Limitations

Functionality

By design this program queries scientific papers from the arXiv’s Astrophysics (astro-ph) section! The Scraper class can be used to query individual dates only, and the scrape_and_analyze function can be employed to query papers on a continuous date range. Note that the output summary is intended solely for the purpose of calculating the similarity metric, and is therefore not comprehensive. The purpose of this program is to identify papers related to some specified topic(s), and is thus not intended as a general-purpose paper summarizer!

Incorrect Dates

The scraping pipeline may return papers that were initally submitted to the arXiv outside the specified date range. This occurs as the arXiv routinely performs bulk updates which alters the modification times of various submissions. Because of this bulk metadata record updates, the datestamp values may not correspond with the original submission or replacement times for older articles, and may not for newer articles as well due to additional administrative and bibliographic updates!

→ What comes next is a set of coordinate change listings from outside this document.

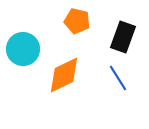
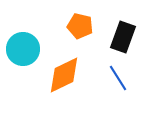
orange pentagon: moved 3 px right, 5 px down
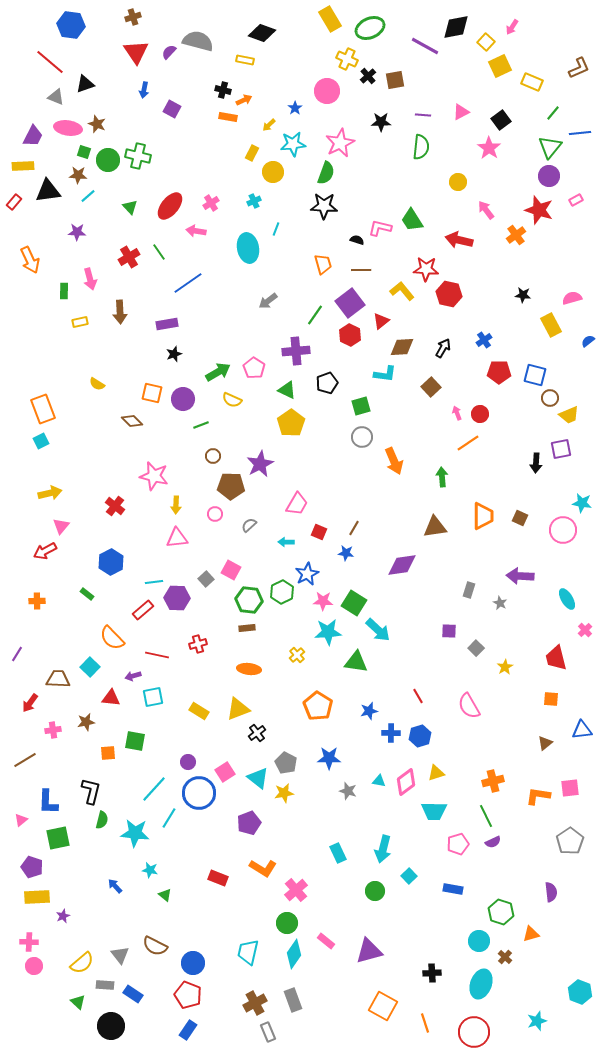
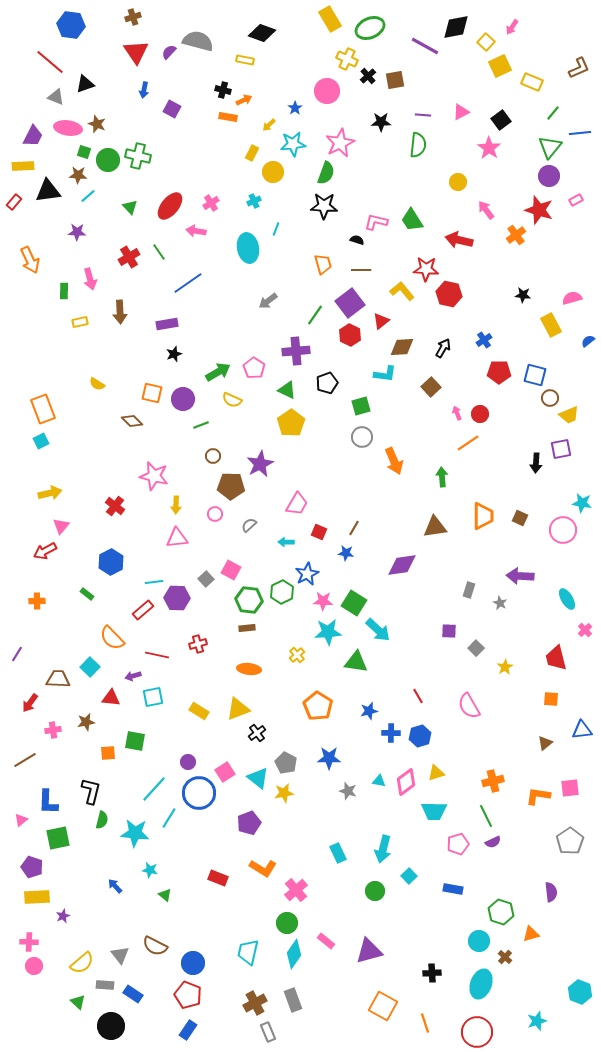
green semicircle at (421, 147): moved 3 px left, 2 px up
pink L-shape at (380, 228): moved 4 px left, 6 px up
red circle at (474, 1032): moved 3 px right
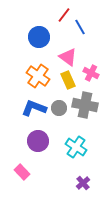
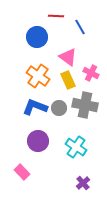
red line: moved 8 px left, 1 px down; rotated 56 degrees clockwise
blue circle: moved 2 px left
blue L-shape: moved 1 px right, 1 px up
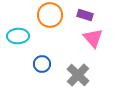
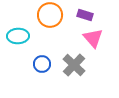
gray cross: moved 4 px left, 10 px up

As a workaround, the program will inspect the top lines of the first page in an attempt to locate the date – if no date is present at the top of the page, it checks the left hand-side where the arXiv record is printed (the vertical text). If the input date is not present in either of these two locations, the paper is removed from the working directory. This procedure eliminates the majority of the false-positives that are scraped, but given the wide variety of article page formats, it’s possible that no extractable date is present on the first page, and therefore papers outside your input date(s) may be saved to your directory.

Identical Author Names

If two separate papers have a first author with the same last name, and one of these papers falls outside the date range as per the aforementioned issue, both papers will ultimately end up being removed. This is because each paper is saved in the following format: first_author_last_name_YYYY, which yields overwrite problems.

Future program development will address this issue.